Deri’s Theater of the Absurd

Whether or not this gambit has paid off remains to be seen.

Aryeh Deri (photo credit: MARC ISRAEL SELLEM/THE JERUSALEM POST)
Aryeh Deri
(photo credit: MARC ISRAEL SELLEM/THE JERUSALEM POST)
The political machinations and skulduggery within Shas have always made for good reading, whether the topic of the day is an outrageous comment made by one of the movement’s rabbis, a new twist on a bitter feud in the party, or a particularly cunning parliamentary maneuverer.
But events over the last four weeks have seen the actors in this soap opera really hit their stride in terms of their commitment to the pantomime- like caricatures that they have so diligently drawn of themselves.
First came the split by former party chairman MK Eli Yishai who set up his own party, followed by the denunciations of Shas rabbis and leaders for dividing the movement.
Then the fight turned ugly, when a video was leaked of the party’s revered late spiritual leader Rabbi Ovadia Yosef who said in a private conversation with his son that Deri did not listen to him and was “too independent.”

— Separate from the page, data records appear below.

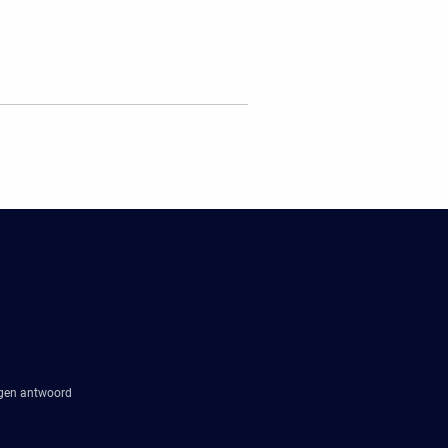
agen antwoord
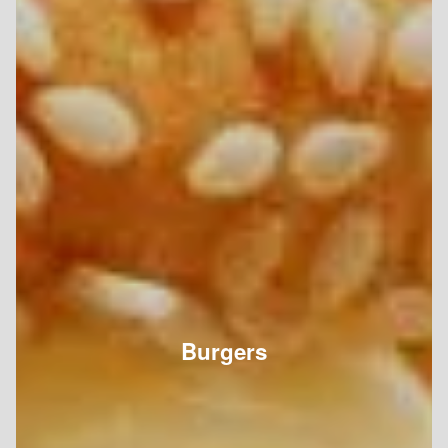
Burgers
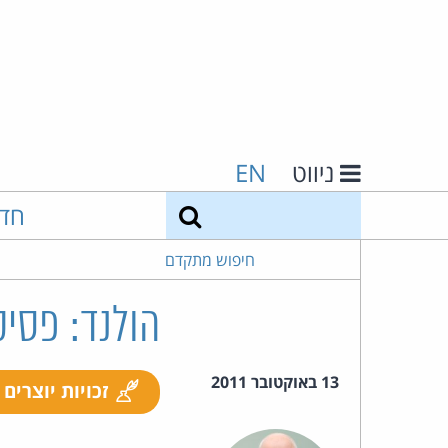
ניווט
EN
חיפוש
חד
חיפוש מתקדם
הולנד: פסי
13 באוקטובר 2011
זכויות יוצרים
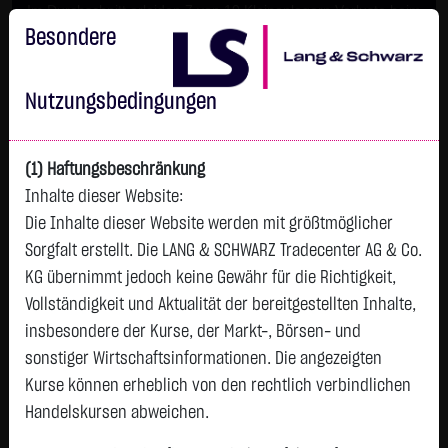
Im Durchschnitt erleiden 7 von 10 Kleinanlegern Verluste beim
Handel mit Turbo-Zertifikaten.
Besondere
Turbo-Zertifikate sind hoch risikoreiche Produkte und nicht für
langfristige Anlagestrategien geeignet.
Nutzungsbedingungen
(1) Haftungsbeschränkung
Inhalte dieser Website:
Die Inhalte dieser Website werden mit größtmöglicher
Sorgfalt erstellt. Die LANG & SCHWARZ Tradecenter AG & Co.
KG übernimmt jedoch keine Gewähr für die Richtigkeit,
Vollständigkeit und Aktualität der bereitgestellten Inhalte,
Watchlist
insbesondere der Kurse, der Markt-, Börsen- und
sonstiger Wirtschaftsinformationen. Die angezeigten
OCTAVE SPECIAL. GP.DL-,01
Kurse können erheblich von den rechtlich verbindlichen
ISIN: US0231398845 | WKN: A1T95E
Handelskursen abweichen.
4,6800
€
-
0,00 %
02.08. 18:59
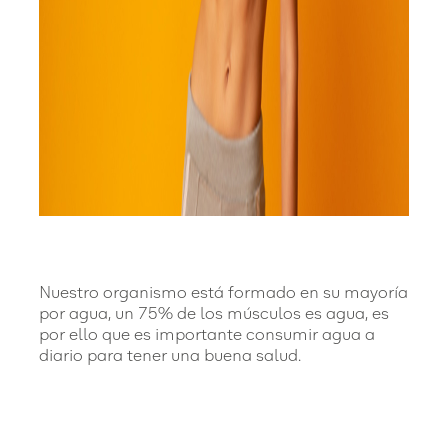
Nuestro organismo está formado en su mayoría
por agua, un 75% de los músculos es agua, es
por ello que es importante consumir agua a
diario para tener una buena salud.
Una adecuada hidratación es importante
para un funcionamiento correcto del
cerebro. Cuando estamos adecuadamente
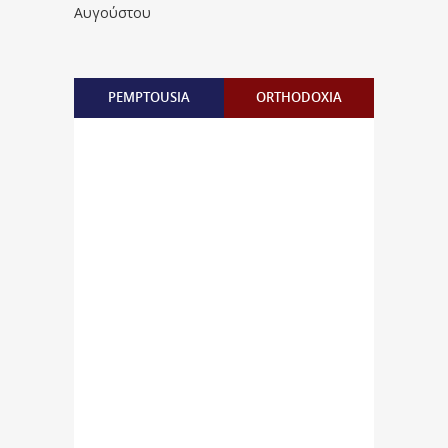
Αυγούστου
PEMPTOUSIA
ORTHODOXIA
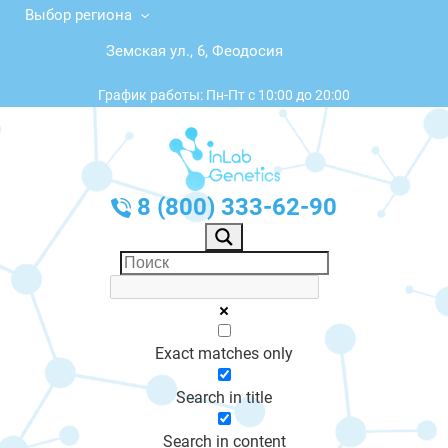
Выбор региона
Земская ул., 6, Феодосия
График работы: Пн-Пт с 10:00 до 20:00
8 (800) 333-62-90
Exact matches only
Search in title
Search in content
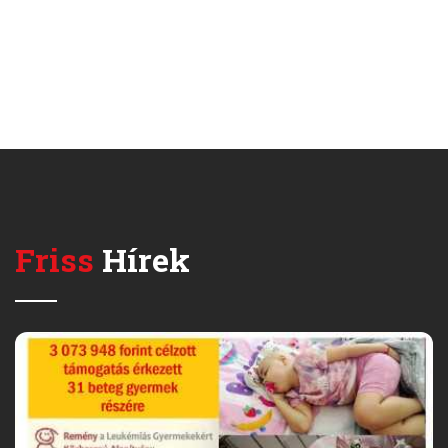
Friss
Hírek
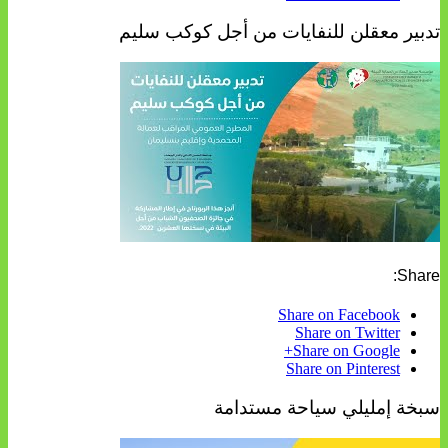
تدبير معقلن للنفايات من أجل كوكب سليم
Share:
Share on Facebook
Share on Twitter
Share on Google+
Share on Pinterest
سبخة إمليلي سياحة مستدامة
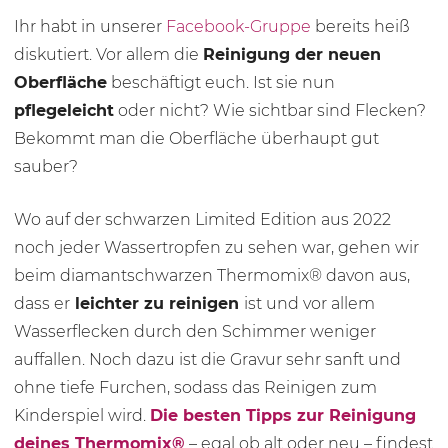
Ihr habt in unserer
Facebook-Gruppe
bereits heiß
diskutiert. Vor allem die
Reinigung der neuen
Oberfläche
beschäftigt euch. Ist sie nun
pflegeleicht
oder nicht? Wie sichtbar sind Flecken?
Bekommt man die Oberfläche überhaupt gut
sauber?
Wo auf der schwarzen Limited Edition aus 2022
noch jeder Wassertropfen zu sehen war, gehen wir
beim diamantschwarzen Thermomix® davon aus,
dass er
leichter zu reinigen
ist und vor allem
Wasserflecken durch den Schimmer weniger
auffallen. Noch dazu ist die Gravur sehr sanft und
ohne tiefe Furchen, sodass das Reinigen zum
Kinderspiel wird.
Die besten Tipps zur Reinigung
deines Thermomix®
– egal ob alt oder neu – findest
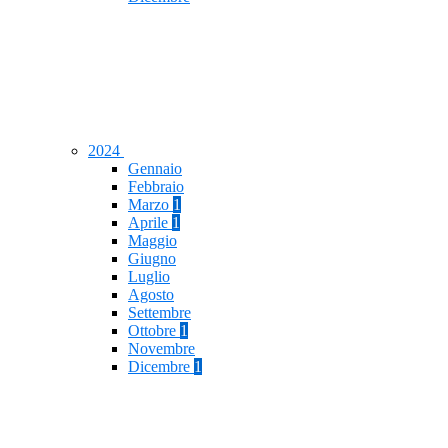
2024
Gennaio
Febbraio
Marzo
1
Aprile
1
Maggio
Giugno
Luglio
Agosto
Settembre
Ottobre
1
Novembre
Dicembre
1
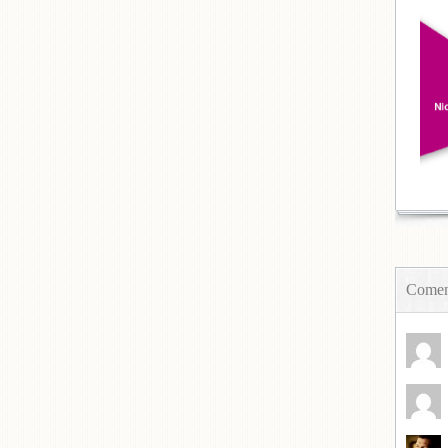
Coment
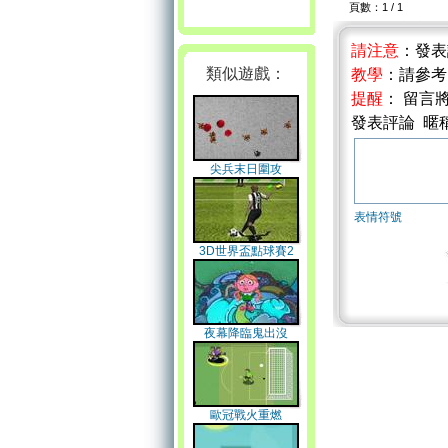
頁數：1 / 1
請注意
：發
類似遊戲：
教學
：請參
提醒
： 留言
發表評論 暱
尖兵末日圍攻
表情符號
3D世界盃點球賽2
夜幕降臨鬼出沒
歐冠戰火重燃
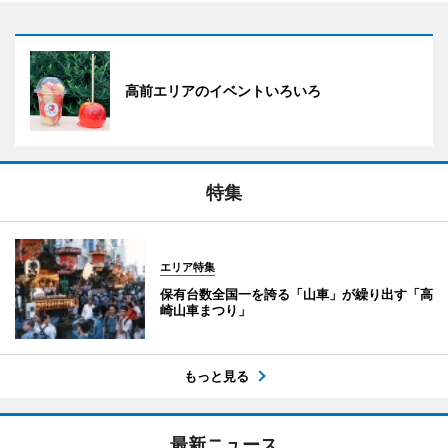
高前エリアのイベントいろいろ
特集
エリア特集
保有台数全国一を誇る「山車」が繰り出す「高
崎山車まつり」
もっと見る
最新ニュース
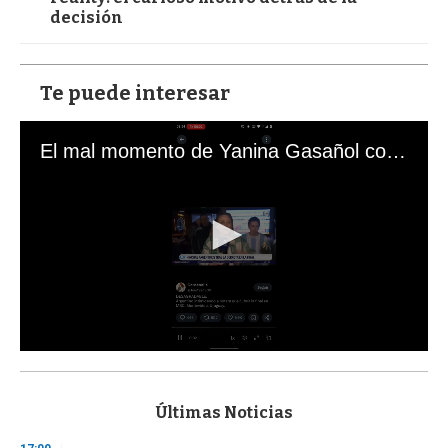
decisión
Te puede interesar
El mal momento de Yanina Gasañol con un hincha argentino en "Subrayado"
0
s
e
c
Últimas Noticias
o
n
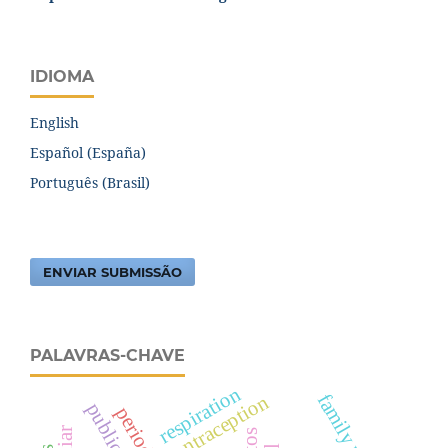
IDIOMA
English
Español (España)
Português (Brasil)
ENVIAR SUBMISSÃO
PALAVRAS-CHAVE
respiration
contraception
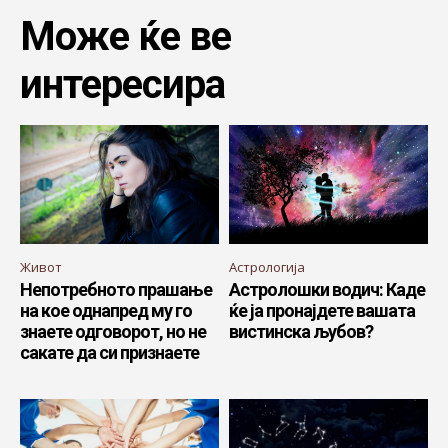
Може ќе ве
интересира
Живот
Астрологија
Непотребното прашање
Астролошки водич: Каде
на кое однапред му го
ќе ја пронајдете вашата
знаете одговорот, но не
вистинска љубов?
сакате да си признаете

The power of those words was too forceful for Deri to carry on as usual and so he made a dramatic declaration that he was quitting politics.
News cameras even captured the moment when Shas’s new spiritual leader walked to Deri’s apartment to ask him to reconsider only to find that the wily politician was not home, having supposedly retreated to the North.
Yet less than two weeks later Deri has returned, saying that he was unable to ignore the instructions of the Shas rabbis who had commanded him to return to lead the party.
The only logical conclusion of this rigmarole is that it was designed to take the sting out of the Yosef video and distract attention from the damaging words uttered by the rabbi about Deri so as to allow him to “return” and lead the party again, once the public discourse had moved on.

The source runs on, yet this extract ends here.